Organizations typically follow two paths to innovation: incremental and breakthrough.

Another place organizations falter is with execution. While they may be innovating, they struggle with realizing their ideas. The authors of “The Other Side of Innovation” state, “We like to think of an organization’s capacity for innovation as creativity multiplied by execution.”

Strategies to Boost Innovation

If your organization struggles with execution, identify and address the sources. It usually requires commitment to a shared practice of identifying key priorities, cascading information across the organization and closing any gaps in processes or collaboration.

True innovation requires breaking some glass, so give your people permission to take risks and make mistakes.
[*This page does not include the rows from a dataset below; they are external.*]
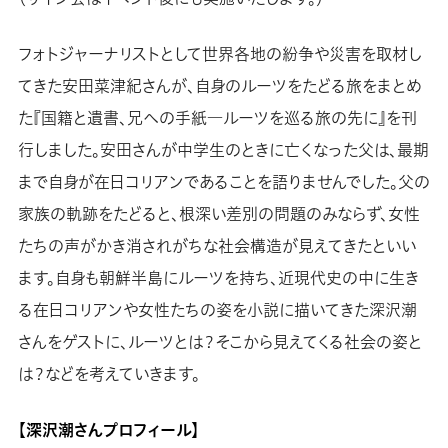
フォトジャーナリストとして世界各地の紛争や災害を取材し
てきた安田菜津紀さんが、自身のルーツをたどる旅をまとめ
た『国籍と遺書、兄への手紙―ルーツを巡る旅の先に』を刊
行しました。安田さんが中学生のときに亡くなった父は、最期
まで自身が在日コリアンであることを語りませんでした。父の
家族の軌跡をたどると、根深い差別の問題のみならず、女性
たちの声がかき消されがちな社会構造が見えてきたといい
ます。自身も朝鮮半島にルーツを持ち、近現代史の中に生き
る在日コリアンや女性たちの姿を小説に描いてきた深沢潮
さんをゲストに、ルーツとは？そこから見えてくる社会の姿と
は？などを考えていきます。
【深沢潮さんプロフィール】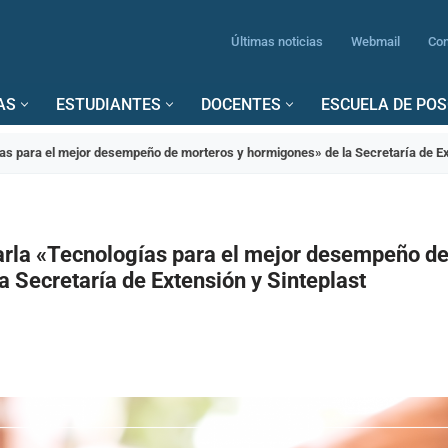
Últimas noticias
Webmail
Con
AS
ESTUDIANTES
DOCENTES
ESCUELA DE PO
gías para el mejor desempeño de morteros y hormigones» de la Secretaría de Ex
harla «Tecnologías para el mejor desempeño d
 Secretaría de Extensión y Sinteplast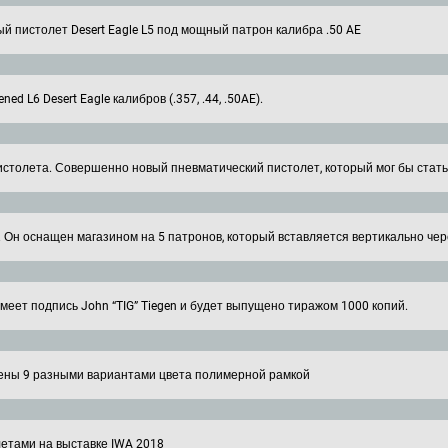
й пистолет Desert Eagle L5 под мощный патрон калибра .50 AE
 L6 Desert Eagle калибров (.357, .44, .50AE).
 пистолета. Совершенно новый пневматический пистолет, который мог бы ста
LR. Он оснащен магазином на 5 патронов, который вставляется вертикально че
еет подпись John “TIG” Tiegen и будет выпущено тиражом 1000 копий.
ены 9 разными вариантами цвета полимерной рамкой
летами на выставке IWA 2018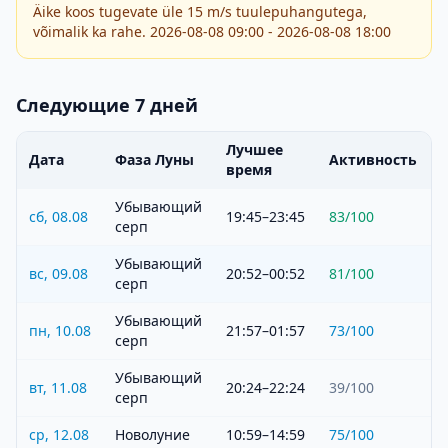
Äike koos tugevate üle 15 m/s tuulepuhangutega,
võimalik ka rahe. 2026-08-08 09:00 - 2026-08-08 18:00
Следующие 7 дней
Лучшее
Дата
Фаза Луны
Активность
время
Убывающий
сб, 08.08
19:45–23:45
83
/100
серп
Убывающий
вс, 09.08
20:52–00:52
81
/100
серп
Убывающий
пн, 10.08
21:57–01:57
73
/100
серп
Убывающий
вт, 11.08
20:24–22:24
39
/100
серп
ср, 12.08
Новолуние
10:59–14:59
75
/100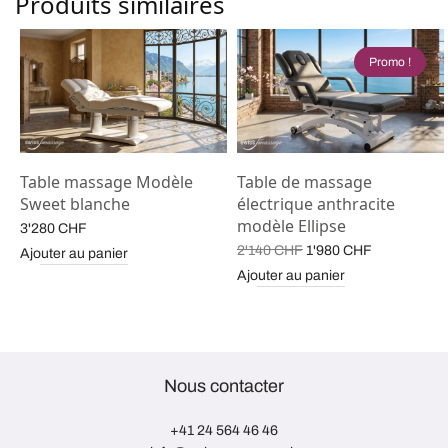
Produits similaires
Promo !
Table massage Modèle
Table de massage
Sweet blanche
électrique anthracite
modèle Ellipse
 de
3'280
CHF
Le prix
Le prix
2'140
CHF
1'980
CHF
Ajouter au panier
 CHF
initial
actuel est :
Ajouter au panier
était :
1'980 CHF
 CHF
2'140 CHF.
Nous contacter
+41 24 564 46 46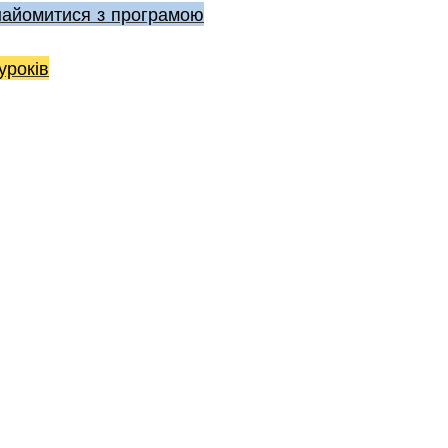
найомитися з програмою
уроків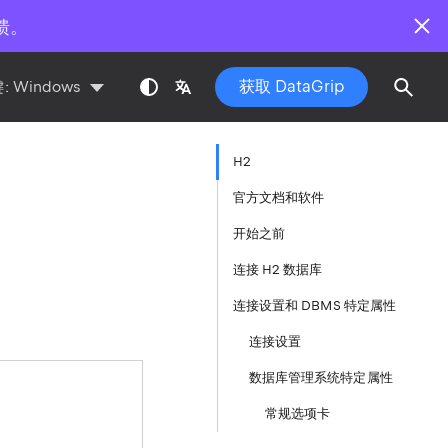
馈。
获取 DataGrip
:
Windows
H2
官方文档和软件
开始之前
连接 H2 数据库
连接设置和 DBMS 特定属性
连接设置
数据库管理系统特定属性
常规选项卡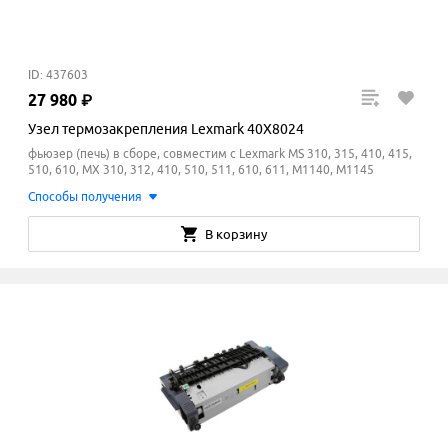
ID: 437603
27
980
₽
Узел термозакрепления Lexmark 40X8024
фьюзер (печь) в сборе, совместим с Lexmark MS 310, 315, 410, 415,
510, 610, MX 310, 312, 410, 510, 511, 610, 611, M1140, M1145
Способы получения
В корзину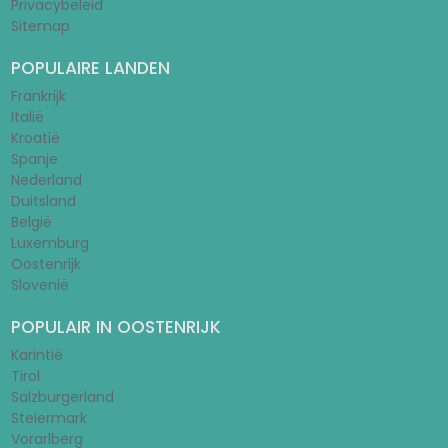
Privacybeleid
Sitemap
POPULAIRE LANDEN
Frankrijk
Italië
Kroatië
Spanje
Nederland
Duitsland
België
Luxemburg
Oostenrijk
Slovenië
POPULAIR IN OOSTENRIJK
Karintië
Tirol
Salzburgerland
Steiermark
Vorarlberg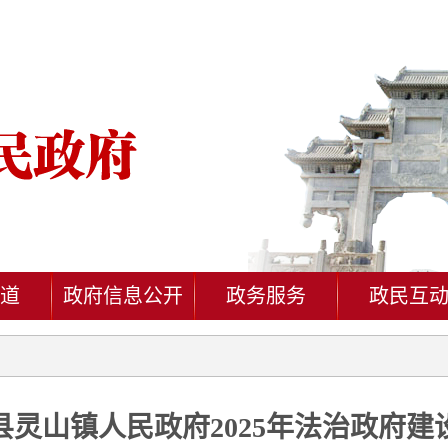
道
政府信息公开
政务服务
政民互
县灵山镇人民政府2025年法治政府建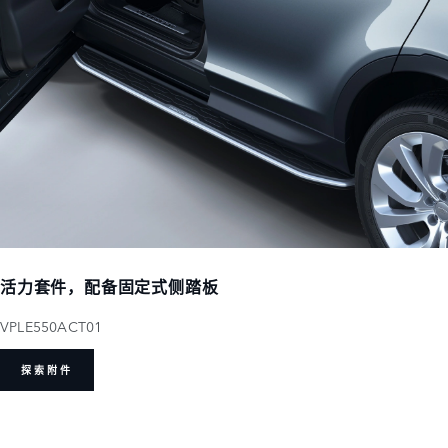
活力套件，配备固定式侧踏板
VPLE550ACT01
探索附件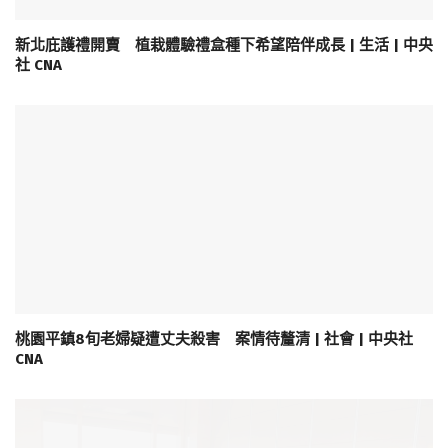
新北庇護禮開賣 植栽體驗禮盒種下希望陪伴成長 | 生活 | 中央
社 CNA
桃園平鎮8旬老婦疑遭丈夫殺害 案情待釐清 | 社會 | 中央社
CNA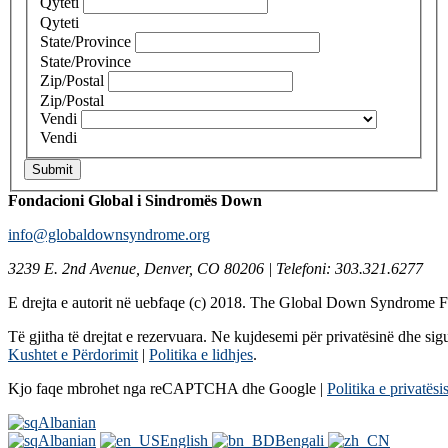
Qyteti
Qyteti
State/Province
State/Province
Zip/Postal
Zip/Postal
Vendi
Vendi
Submit
Fondacioni Global i Sindromës Down
info@globaldownsyndrome.org
3239 E. 2nd Avenue, Denver, CO 80206 | Telefoni: 303.321.6277
E drejta e autorit në uebfaqe (c) 2018. The Global Down Syndrome 
Të gjitha të drejtat e rezervuara. Ne kujdesemi për privatësinë dhe sigu
Kushtet e Përdorimit
|
Politika e lidhjes
.
Kjo faqe mbrohet nga reCAPTCHA dhe Google |
Politika e privatësi
Albanian
Albanian
English
Bengali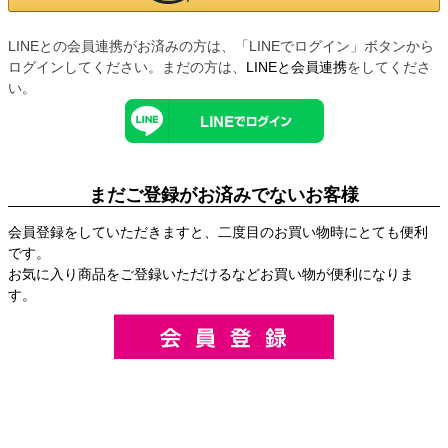
LINEとの会員連携がお済みの方は、「LINEでログイン」ボタンから
ログインしてください。まだの方は、
LINEと会員連携
をしてくださ
い。
まだご登録がお済みでないお客様
会員登録をしていただきますと、二度目のお買い物時にとても便利
です。
お気に入り商品をご登録いただけるなどお買い物が便利になりま
す。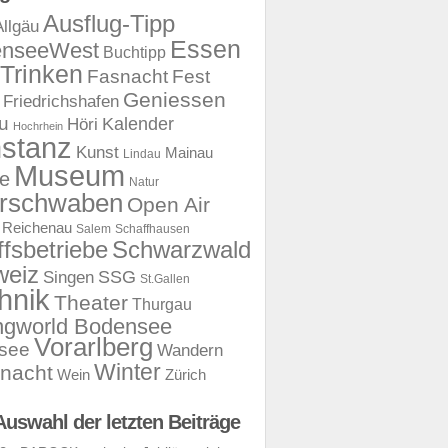
Ausflug-Tipp
Allgäu
Essen
enseeWest
Buchtipp
Trinken
Fasnacht
Fest
Geniessen
Friedrichshafen
u
Kalender
Höri
Hochrhein
stanz
Kunst
Mainau
Lindau
Museum
e
Natur
rschwaben
Open Air
Reichenau
Salem
Schaffhausen
ffsbetriebe
Schwarzwald
weiz
SSG
Singen
St.Gallen
hnik
Theater
Thurgau
ngworld Bodensee
Vorarlberg
rsee
Wandern
Winter
nacht
Wein
Zürich
Auswahl der letzten Beiträge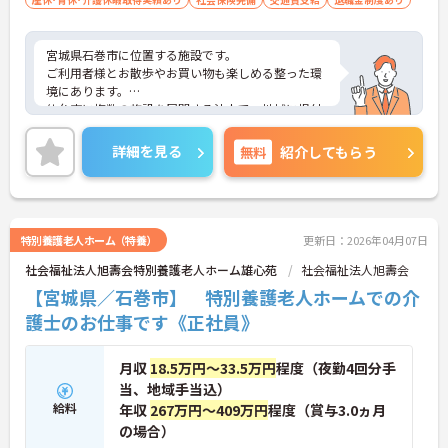
宮城県石巻市に位置する施設です。
ご利用者様とお散歩やお買い物も楽しめる整った環
境にあります。
仙台市に複数の施設を展開する法人で、地域に根付
いたサービスを提供しています。
これから介護業界へチャレンジしたい方も歓迎で
詳細を見る
無料
紹介してもらう
す。
ご興味ある方には、面接対策ポイントなど、さらに
詳細をお話しいたしますのでお気軽にご相談くださ
い！
特別養護老人ホーム（特養）
更新日：2026年04月07日
社会福祉法人旭壽会特別養護老人ホーム雄心苑
社会福祉法人旭壽会
【宮城県／石巻市】 特別養護老人ホームでの介
護士のお仕事です《正社員》
月収
18.5万円～33.5万円
程度（夜勤4回分手
当、地域手当込）
給料
年収
267万円～409万円
程度（賞与3.0ヵ月
の場合）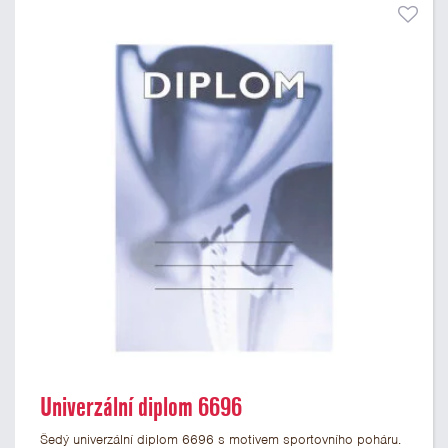
Univerzální diplom 6696
Šedý univerzální diplom 6696 s motivem sportovního poháru.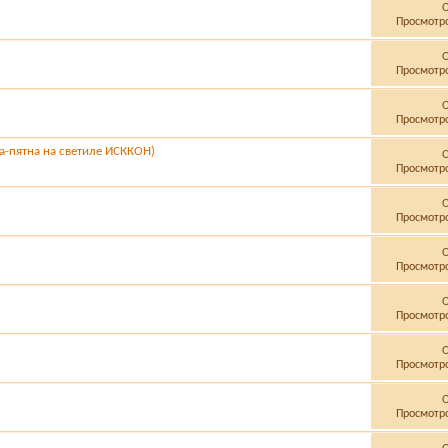
Просмотро
Просмотро
Просмотро
а-пятна на светиле ИСККОН)
Просмотро
Просмотро
Просмотро
Просмотро
Просмотро
Просмотро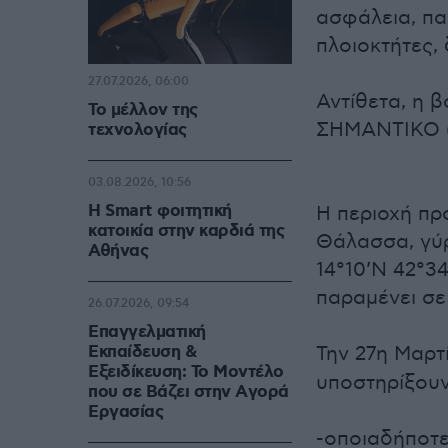
ασφάλεια, πα
πλοιοκτήτες, 
27.07.2026, 06:00
Αντίθετα, η 
Το μέλλον της
ΣΗΜΑΝΤΙΚΟ (3
τεχνολογίας
03.08.2026, 10:56
Η Smart φοιτητική
Η περιοχή π
κατοικία στην καρδιά της
Θάλασσα, γύρ
Αθήνας
14°10’N 42°34
παραμένει σε 
26.07.2026, 09:54
Επαγγελματική
Εκπαίδευση &
Την 27η Μαρτ
Εξειδίκευση: Το Mοντέλο
υποστηρίξουν 
που σε Bάζει στην Aγορά
Eργασίας
-οποιαδήποτε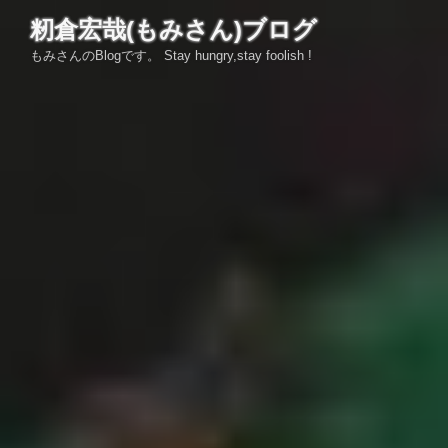
コ
籾倉宏哉(もみさん)ブログ
ン
もみさんのBlogです。 Stay hungry,stay foolish !
テ
ン
ツ
へ
ス
キ
ッ
プ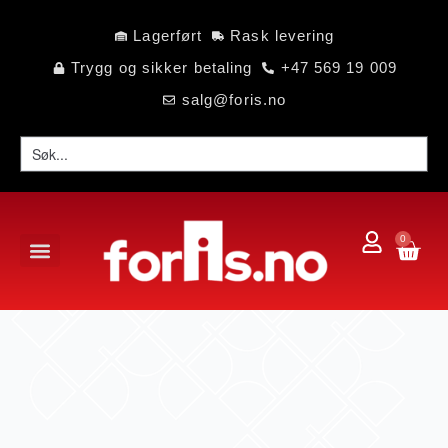
Lagerført
Rask levering
Trygg og sikker betaling
+47 569 19 009
salg@foris.no
0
This is the hallmark of psychological safety — people feel they will not experience ridicule, rejection or punishment for asking questions, trying new things or making mistakes. Create a culture where failure is seen as a vital step in the path to success. Consider the word FAIL as an acronym — “First Attempt In Learning.”

This may be a challenge, since typically we do our best every day to succeed. So try some new things and fail together on the way to innovation. Consider challenging each team to develop four new ideas, at least three of which will fail. Give the event a set number of weeks and book a conference call at the end of each week to compare efforts and results. Give fun awards for the most spectacular fails and the most creative efforts. Integrate conversations along the way into the innovation process. Watch how the space to try and the space to fail open new ways to think about possibilities.

Invest in a structured sprint process to help yourself and your company break out of old patterns. Jake Knapp’s book, “Sprint: How to Solve Big Problems and Test New Ideas in Just Five Days” provides tools to lead short-burst innovation sessions. The accompanying website supports the process with the tools necessary to run a sprint in any function.

All organizations benefit from boosting creativity and innovation. As we navigate uncertain times and attempt to plan for uncertain futures, having a culture that supports creativity and innovation will help your organization consistently thrive and achieve.